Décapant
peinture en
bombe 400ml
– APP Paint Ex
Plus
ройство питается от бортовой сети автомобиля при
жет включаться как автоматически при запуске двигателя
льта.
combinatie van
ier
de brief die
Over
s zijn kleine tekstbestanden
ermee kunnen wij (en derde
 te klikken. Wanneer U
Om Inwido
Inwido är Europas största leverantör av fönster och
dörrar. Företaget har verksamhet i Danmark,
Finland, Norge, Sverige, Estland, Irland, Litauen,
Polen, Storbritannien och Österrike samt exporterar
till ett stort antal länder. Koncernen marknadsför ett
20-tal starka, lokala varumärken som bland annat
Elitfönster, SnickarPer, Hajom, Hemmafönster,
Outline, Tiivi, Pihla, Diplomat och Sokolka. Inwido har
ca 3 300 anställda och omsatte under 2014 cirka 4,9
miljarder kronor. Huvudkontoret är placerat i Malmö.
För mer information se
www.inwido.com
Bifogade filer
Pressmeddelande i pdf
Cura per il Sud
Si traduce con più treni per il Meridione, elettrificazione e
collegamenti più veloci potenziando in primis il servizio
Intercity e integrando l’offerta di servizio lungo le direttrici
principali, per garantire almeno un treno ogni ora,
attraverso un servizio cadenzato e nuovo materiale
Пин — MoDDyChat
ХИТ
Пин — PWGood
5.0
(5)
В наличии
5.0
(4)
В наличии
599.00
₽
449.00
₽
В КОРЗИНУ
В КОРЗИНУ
====
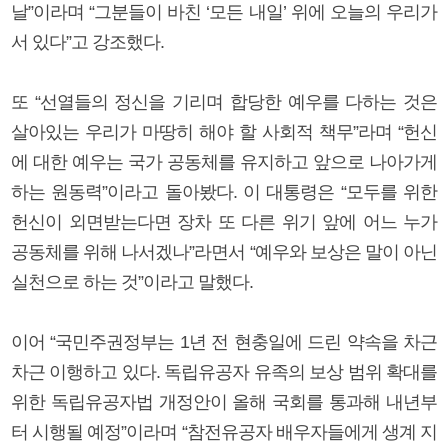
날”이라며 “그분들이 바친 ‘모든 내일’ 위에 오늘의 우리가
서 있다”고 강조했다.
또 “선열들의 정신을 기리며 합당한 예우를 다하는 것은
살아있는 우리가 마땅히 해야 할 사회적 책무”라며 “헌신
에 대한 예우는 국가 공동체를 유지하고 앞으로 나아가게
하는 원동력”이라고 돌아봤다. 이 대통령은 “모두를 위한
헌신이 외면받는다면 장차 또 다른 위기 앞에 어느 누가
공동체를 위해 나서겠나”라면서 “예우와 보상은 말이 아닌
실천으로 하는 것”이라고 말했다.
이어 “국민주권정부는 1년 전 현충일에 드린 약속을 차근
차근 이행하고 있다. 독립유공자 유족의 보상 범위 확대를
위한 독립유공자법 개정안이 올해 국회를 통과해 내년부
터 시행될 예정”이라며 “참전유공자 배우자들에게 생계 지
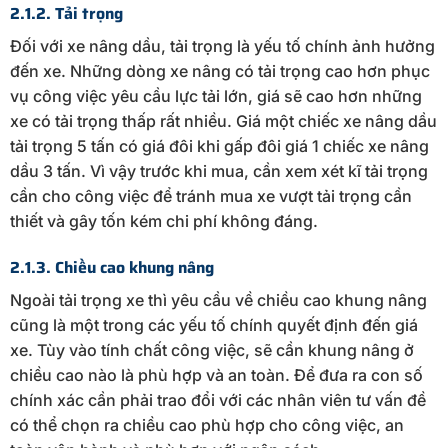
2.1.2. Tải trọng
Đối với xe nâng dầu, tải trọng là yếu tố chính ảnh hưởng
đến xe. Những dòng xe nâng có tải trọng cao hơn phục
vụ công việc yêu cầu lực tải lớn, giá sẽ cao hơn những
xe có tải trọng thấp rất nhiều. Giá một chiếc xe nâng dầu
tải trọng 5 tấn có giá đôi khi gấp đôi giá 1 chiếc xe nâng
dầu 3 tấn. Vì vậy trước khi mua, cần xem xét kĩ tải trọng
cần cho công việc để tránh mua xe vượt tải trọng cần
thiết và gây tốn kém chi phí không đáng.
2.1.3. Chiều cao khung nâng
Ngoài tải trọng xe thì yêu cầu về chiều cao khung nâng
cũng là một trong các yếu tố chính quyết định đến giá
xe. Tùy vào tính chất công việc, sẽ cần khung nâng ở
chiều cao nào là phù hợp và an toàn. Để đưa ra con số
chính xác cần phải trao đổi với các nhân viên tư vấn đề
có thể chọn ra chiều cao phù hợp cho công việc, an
====
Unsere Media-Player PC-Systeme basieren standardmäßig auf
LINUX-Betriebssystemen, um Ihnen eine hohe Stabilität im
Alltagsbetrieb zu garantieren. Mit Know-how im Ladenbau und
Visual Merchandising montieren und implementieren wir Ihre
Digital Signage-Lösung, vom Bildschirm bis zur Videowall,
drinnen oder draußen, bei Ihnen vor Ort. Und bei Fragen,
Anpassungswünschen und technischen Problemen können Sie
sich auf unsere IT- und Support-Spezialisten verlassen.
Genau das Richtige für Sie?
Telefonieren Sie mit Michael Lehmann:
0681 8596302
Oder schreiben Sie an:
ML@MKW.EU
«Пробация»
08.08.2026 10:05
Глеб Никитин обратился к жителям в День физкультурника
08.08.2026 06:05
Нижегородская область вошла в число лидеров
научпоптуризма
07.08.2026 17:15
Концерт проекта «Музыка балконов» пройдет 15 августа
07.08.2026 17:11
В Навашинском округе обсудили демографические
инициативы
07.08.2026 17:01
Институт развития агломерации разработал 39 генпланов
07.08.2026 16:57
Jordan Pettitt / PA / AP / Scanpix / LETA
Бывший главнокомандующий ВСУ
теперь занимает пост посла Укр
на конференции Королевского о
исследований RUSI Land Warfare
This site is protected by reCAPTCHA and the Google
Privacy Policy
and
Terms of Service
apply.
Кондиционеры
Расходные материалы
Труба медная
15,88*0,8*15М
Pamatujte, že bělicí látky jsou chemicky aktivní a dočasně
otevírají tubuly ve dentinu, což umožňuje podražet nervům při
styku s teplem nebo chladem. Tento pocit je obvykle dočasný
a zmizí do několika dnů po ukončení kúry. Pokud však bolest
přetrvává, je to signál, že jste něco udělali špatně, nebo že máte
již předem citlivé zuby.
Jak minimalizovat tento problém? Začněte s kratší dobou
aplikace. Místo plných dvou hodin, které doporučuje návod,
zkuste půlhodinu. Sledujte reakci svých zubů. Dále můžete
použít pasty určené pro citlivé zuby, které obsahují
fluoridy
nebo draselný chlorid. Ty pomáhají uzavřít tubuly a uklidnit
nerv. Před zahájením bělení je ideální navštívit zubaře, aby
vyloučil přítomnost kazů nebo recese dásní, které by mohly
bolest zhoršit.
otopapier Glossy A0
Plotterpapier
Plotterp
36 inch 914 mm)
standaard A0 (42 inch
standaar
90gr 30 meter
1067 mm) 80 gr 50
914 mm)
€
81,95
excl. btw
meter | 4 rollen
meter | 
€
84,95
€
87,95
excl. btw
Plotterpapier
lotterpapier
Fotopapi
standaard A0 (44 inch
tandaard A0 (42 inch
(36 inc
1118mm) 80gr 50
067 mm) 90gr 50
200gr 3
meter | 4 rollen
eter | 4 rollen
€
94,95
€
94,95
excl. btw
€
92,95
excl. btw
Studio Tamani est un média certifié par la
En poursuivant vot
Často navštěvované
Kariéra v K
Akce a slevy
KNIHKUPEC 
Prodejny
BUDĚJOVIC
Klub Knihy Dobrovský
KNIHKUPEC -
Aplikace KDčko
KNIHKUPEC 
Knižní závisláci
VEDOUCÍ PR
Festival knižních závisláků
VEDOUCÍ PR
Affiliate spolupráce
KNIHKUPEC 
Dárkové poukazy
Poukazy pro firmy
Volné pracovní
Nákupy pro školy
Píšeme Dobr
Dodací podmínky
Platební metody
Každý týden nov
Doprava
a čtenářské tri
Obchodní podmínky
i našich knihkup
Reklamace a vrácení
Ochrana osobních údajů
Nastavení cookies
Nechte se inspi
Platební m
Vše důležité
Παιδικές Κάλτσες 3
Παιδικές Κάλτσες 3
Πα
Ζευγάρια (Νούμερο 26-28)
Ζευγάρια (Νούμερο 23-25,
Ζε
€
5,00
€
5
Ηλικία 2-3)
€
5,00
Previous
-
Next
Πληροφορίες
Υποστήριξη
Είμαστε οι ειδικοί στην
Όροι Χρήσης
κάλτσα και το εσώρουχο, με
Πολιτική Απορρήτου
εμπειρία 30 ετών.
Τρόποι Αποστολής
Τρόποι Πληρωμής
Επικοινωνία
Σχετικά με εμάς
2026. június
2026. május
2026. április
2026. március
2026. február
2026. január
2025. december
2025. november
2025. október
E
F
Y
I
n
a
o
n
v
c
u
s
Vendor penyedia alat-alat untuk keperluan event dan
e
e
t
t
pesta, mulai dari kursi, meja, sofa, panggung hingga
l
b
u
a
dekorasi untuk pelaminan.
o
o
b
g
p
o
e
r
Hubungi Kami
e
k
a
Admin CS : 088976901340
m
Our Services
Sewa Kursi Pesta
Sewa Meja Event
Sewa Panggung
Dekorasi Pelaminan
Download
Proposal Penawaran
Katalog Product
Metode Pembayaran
====
The required answer is the exact run of lines above starting at the line with "vụ công việc" and ending at the line with "cũng là một", with both ends present.

Task result:
vụ công việc yêu cầu lực tải lớn, giá sẽ cao hơn những
xe có tải trọng thấp rất nhiều. Giá một chiếc xe nâng dầu
tải trọng 5 tấn có giá đôi khi gấp đôi giá 1 chiếc xe nâng
dầu 3 tấn. Vì vậy trước khi mua, cần xem xét kĩ tải trọng
cần cho công việc để tránh mua xe vượt tải trọng cần
thiết và gây tốn kém chi phí không đáng.
2.1.3. Chiều cao khung nâng
Ngoài tải trọng xe thì yêu cầu về chiều cao khung nâng
cũng là một trong các yếu tố chính quyết định đến giá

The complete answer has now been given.